Derek held out his phone. On it there was a photo of Norman that Thomas had sent to us.
I leaned closer to Bradford and growled, "Try again."
Bradford blinked. "Oh, yeah. Norman, right. I know Norman. Good guy. Bought some stuff from me, sure."
"Ripple?"
Bradford's eyes shifted to the side.
"Bradford, I'm about done playing nice."
"Okay, okay. Yeah, he bought some ripple."
"The ripple shipments. Where are they coming from?"
"I swear I don't know!" Bradford wheezed.
"Derek, hold him. I'm going to get our hand drill." I showed Bradford my teeth. "It works really well on bones."
"Okay, okay!" Bradford threw his hands up. "Don't hurt me, okay? There's this guy, calls himself Ghost. He's the one moving the major product. Rumor is he works for this biker gang guy. Named Reggie Billet or something."
I released Bradford.
"Ronnie Bishop? "
"Yeah, man. That's it. Ronnie Bishop."
"What else do you know about Ghost?" Derek pressed. "Where's he operating from?"
Bradford just shook his head frantically, still gasping from trying to run from us. "That's all I got, I promise! No one knows who Ghost is."
"How do you get your supplies?"
"It just turns up. I start running low, the next day, the product will be on my doorstep. I don't know how they know. They just do. It's like they're ghosts, man. Watching all the time, never seen. That's why the main man is called Ghost, you know."
"And the money you make? How do you get it to them?"
Bradford shrugged. "The day after the product arrives, I leave the money in an envelope taped under a bench in Cotton Park."
Maybe we could set up a sting. If Bradford was running low, we could watch his house and stakeout the bench. We could catch them in the act.
"When did you last get a restock?"
"Two days ago."
"And how often do you run low?"
Bradford held up his hands in an I don't know gesture. "Depends on my clients, man. Could be a week. Could be a month."
Fuck! Frustrated, I stepped back, running a hand through my hair. Another dead end.

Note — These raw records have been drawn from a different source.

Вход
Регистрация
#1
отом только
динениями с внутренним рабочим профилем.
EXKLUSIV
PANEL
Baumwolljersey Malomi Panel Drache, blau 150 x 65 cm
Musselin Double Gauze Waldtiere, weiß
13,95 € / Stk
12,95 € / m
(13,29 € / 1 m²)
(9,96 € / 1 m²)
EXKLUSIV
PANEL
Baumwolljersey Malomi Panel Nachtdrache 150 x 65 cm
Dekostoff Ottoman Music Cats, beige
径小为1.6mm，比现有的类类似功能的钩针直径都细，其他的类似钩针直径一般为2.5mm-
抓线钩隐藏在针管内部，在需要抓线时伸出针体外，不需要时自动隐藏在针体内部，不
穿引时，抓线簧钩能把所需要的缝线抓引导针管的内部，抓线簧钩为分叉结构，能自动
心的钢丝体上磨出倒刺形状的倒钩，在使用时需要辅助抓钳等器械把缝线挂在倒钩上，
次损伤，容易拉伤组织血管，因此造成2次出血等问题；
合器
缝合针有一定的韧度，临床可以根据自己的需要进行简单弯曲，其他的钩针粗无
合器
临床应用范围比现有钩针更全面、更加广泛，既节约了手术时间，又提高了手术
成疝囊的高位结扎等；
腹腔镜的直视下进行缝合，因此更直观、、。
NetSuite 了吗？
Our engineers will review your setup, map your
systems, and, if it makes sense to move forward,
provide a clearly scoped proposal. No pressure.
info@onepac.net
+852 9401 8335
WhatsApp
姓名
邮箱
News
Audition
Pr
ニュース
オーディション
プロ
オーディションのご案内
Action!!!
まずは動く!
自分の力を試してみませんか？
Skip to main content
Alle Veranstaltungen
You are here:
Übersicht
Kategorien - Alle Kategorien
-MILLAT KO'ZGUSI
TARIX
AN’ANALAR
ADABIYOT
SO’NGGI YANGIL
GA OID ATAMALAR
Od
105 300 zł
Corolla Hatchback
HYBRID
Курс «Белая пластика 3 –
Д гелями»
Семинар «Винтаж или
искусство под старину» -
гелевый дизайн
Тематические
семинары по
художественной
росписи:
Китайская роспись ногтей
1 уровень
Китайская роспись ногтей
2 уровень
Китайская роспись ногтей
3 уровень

"Show me your phone," Derek ordered.
I knew he wanted to check if Bradford was telling the truth. We'd have to run all the numbers but maybe we'd get lucky and hit one that could be traced to the guys supplying ripple .

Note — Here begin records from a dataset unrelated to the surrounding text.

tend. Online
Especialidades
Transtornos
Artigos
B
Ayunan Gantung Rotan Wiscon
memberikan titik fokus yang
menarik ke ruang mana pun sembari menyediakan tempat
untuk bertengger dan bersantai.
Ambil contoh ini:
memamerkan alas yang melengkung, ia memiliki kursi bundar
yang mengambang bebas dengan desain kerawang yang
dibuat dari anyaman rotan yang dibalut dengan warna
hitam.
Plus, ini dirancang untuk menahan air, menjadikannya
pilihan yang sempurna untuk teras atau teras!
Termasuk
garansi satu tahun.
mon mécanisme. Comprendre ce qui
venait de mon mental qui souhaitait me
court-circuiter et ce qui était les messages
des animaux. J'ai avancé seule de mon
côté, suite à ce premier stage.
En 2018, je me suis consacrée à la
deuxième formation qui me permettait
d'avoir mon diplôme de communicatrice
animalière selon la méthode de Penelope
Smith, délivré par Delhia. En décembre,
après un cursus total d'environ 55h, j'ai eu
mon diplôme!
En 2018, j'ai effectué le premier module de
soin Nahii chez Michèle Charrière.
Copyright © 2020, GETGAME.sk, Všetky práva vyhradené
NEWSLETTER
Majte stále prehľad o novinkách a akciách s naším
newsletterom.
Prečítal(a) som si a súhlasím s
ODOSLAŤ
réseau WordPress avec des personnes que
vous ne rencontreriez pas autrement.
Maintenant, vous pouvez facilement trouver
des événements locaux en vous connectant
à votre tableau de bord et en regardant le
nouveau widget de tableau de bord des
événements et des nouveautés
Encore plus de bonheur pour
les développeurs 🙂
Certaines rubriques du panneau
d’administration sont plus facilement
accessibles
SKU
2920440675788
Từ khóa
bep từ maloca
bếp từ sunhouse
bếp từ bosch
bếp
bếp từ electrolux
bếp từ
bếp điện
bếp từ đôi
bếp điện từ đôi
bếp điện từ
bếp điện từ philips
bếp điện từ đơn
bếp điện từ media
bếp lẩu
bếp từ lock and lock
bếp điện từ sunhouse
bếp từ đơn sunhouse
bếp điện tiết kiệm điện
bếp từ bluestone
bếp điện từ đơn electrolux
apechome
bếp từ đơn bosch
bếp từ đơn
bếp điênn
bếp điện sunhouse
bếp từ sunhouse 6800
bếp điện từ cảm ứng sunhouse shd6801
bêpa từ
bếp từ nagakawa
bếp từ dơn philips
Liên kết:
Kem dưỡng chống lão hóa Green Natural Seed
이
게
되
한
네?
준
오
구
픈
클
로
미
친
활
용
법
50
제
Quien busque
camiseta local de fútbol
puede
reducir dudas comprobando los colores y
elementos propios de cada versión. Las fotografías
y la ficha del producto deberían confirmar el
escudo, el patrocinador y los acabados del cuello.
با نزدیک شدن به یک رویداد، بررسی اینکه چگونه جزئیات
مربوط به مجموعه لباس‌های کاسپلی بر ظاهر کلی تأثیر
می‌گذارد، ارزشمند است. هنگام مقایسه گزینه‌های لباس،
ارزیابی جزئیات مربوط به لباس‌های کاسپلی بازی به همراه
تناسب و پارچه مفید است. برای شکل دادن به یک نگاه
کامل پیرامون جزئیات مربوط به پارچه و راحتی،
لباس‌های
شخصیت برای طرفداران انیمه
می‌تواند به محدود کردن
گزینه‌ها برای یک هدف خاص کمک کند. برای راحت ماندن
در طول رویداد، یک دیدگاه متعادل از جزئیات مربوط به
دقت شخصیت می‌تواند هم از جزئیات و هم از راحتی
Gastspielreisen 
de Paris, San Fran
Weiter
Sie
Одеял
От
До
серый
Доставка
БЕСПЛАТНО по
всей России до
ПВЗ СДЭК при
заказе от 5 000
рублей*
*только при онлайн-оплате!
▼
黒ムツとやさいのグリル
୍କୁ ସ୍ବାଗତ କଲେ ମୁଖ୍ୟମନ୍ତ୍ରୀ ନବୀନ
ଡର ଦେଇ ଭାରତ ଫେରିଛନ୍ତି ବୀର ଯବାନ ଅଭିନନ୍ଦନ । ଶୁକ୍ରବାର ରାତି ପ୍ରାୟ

Bradford pulled out his phone. Derek swiped it out of his hands.
"Hey!"
I grabbed Bradford's shirt and hauled him against the wall. "You know who I am?"
"S…sure," he stuttered. "You're the new Alpha."
"That's right. I'm the Alpha. And the new rule for the Three Rivers is that this is a drug-free territory. No more, not even for the humans. You're going to drop off any drugs you have at the Alpha Compound, then you're going to have to find a new job, Bradford. Or I'll put you down. There won't be another warning."
He stared at me wide eyed and then nodded. I released him and he almost tripped over himself in his hurry to get away.
I watched him scamper down the alley, then turned to Derek. "Put enforcers on his house. I want it watched twenty-four-seven."
Derek nodded. "At least we have a name now."
"You heard of him?"
"Nope. But we'll find him, Ryan. And when we do…"
He was right, when we found Ghost, he was going to be in a world of hurt.